After all, hadn’t God redeemed them from Egypt, given them Torah, fed them
in the desert and cared for every other need of theirs? Did He not know them
and their weaknesses better than they knew them? :If God has had our best
interest in mind until now,” all of them should have reasoned, “He must be
taking us to the Land for our own good as well, and know how difficult it is
for us to go up.”
So, they weren’t punished for their fear, or for being nervous to go to war
against the 31 kings of Canaan and to take the Land. They were punished
because, in their panic, they closed their minds and the door to Eretz
Yisroel and, in effect, had outlived their usefulness. By rejecting Eretz
Yisroel when they had, they rejected God’s plan for Creation, and signed
their own death warrants.
This is why the Jewish people are praised for not changing the language,
their clothes, and the food they ate, which does not sound like much of
deal. After all, they had fallen down to the 49th level of spiritual
impurity, so what difference did it make that they still had something to
distinguish them from the Egyptians all around them?

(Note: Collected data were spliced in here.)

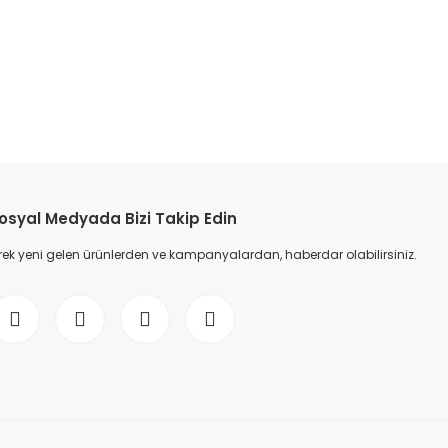
etebilirsiniz.
osyal Medyada Bizi Takip Edin
ek yeni gelen ürünlerden ve kampanyalardan, haberdar olabilirsiniz.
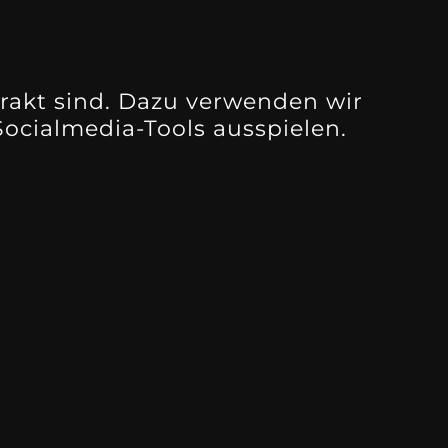
rakt sind. Dazu verwenden wir
ocialmedia-Tools ausspielen.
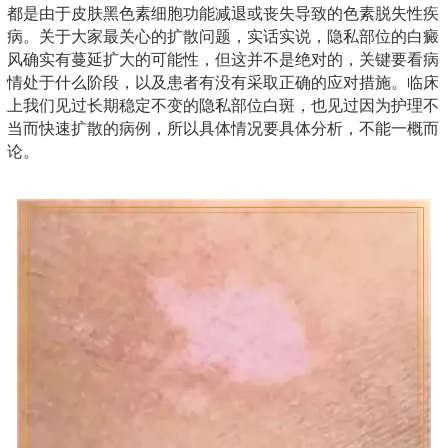
都是由于皮肤黑色素细胞功能减退或丧失导致的色素脱失性疾
病。关于大家最关心的扩散问题，实话实说，隐私部位的白癜
风确实有蔓延扩大的可能性，但这并不是绝对的，关键要看病
情处于什么阶段，以及患者有没有采取正确的应对措施。临床
上我们见过长期稳定不变的隐私部位白斑，也见过因为护理不
当而快速扩散的病例，所以具体情况要具体分析，不能一概而
论。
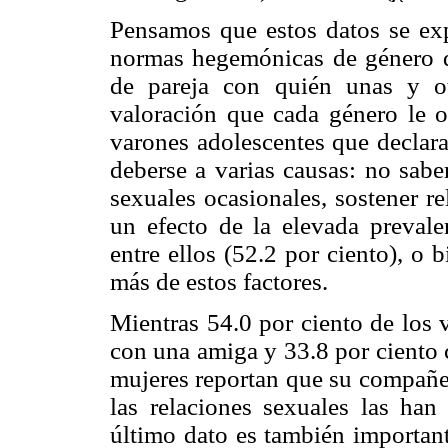
Pensamos que estos datos se exp
normas hegemónicas de género de
de pareja con quién unas y ot
valoración que cada género le ot
varones adolescentes que declar
deberse a varias causas: no sabe
sexuales ocasionales, sostener r
un efecto de la elevada preval
entre ellos (52.2 por ciento), o
más de estos factores.
Mientras 54.0 por ciento de los 
con una amiga y 33.8 por ciento 
mujeres reportan que su compañer
las relaciones sexuales las han
último dato es también importan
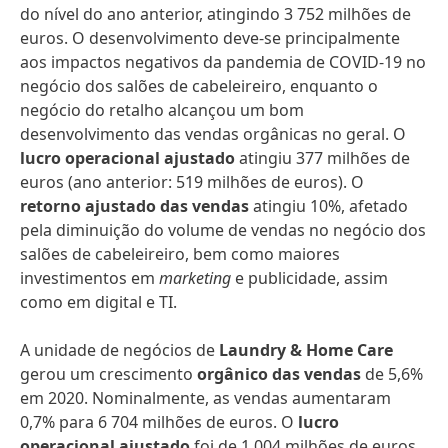
do nível do ano anterior, atingindo 3 752 milhões de
euros. O desenvolvimento deve-se principalmente
aos impactos negativos da pandemia de COVID-19 no
negócio dos salões de cabeleireiro, enquanto o
negócio do retalho alcançou um bom
desenvolvimento das vendas orgânicas no geral. O
lucro operacional ajustado
atingiu 377 milhões de
euros (ano anterior: 519 milhões de euros). O
retorno ajustado das vendas
atingiu 10%, afetado
pela diminuição do volume de vendas no negócio dos
salões de cabeleireiro, bem como maiores
investimentos em
marketing
e publicidade, assim
como em digital e TI.
A unidade de negócios de
Laundry & Home Care
gerou um crescimento
orgânico das vendas
de 5,6%
em 2020. Nominalmente, as vendas aumentaram
0,7% para 6 704 milhões de euros. O
lucro
operacional ajustado
foi de 1 004 milhões de euros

It made all the difference in the world to Heaven, and was the merit they
needed to be saved from spiritual oblivion. God knew their souls, and the
test that was Egypt, and though they failed to maintain the high spiritual
level on which they ancestors descended to Egypt, after 210 years it was
pretty significant that they maintained anything at all, from God’s perspective.
Likewise it says about the final generation in advance of the Messianic Era:
I will remember the land, which will have been left behind by them, enjoying
its sabbaths, lying desolate without them. The transgression of despising My
judgments and detesting My laws, will [also] have been atoned for. In spite
of all of this, even though they live in the land of their enemies, I will
not discard them, or detest them to the point of annihilating them, or void
My covenant with them, for I am God, your God. For their sake, I will
remember the covenant of their ancestors, whom I brought out of the land of
Egypt before the eyes of the nations, to be their God. I am God. (Vayikra
26:40-45)
Why shouldn’t God discard us, knowing how much we have assimilated into
foreign cultures? Because, He knows our souls, and our circumstances, and
how difficult the test it, and He takes it all into account. Not everyone
may survive, but at least those who try the best they can to be the best
they can be, will have a special place in God’s plan at the end of history.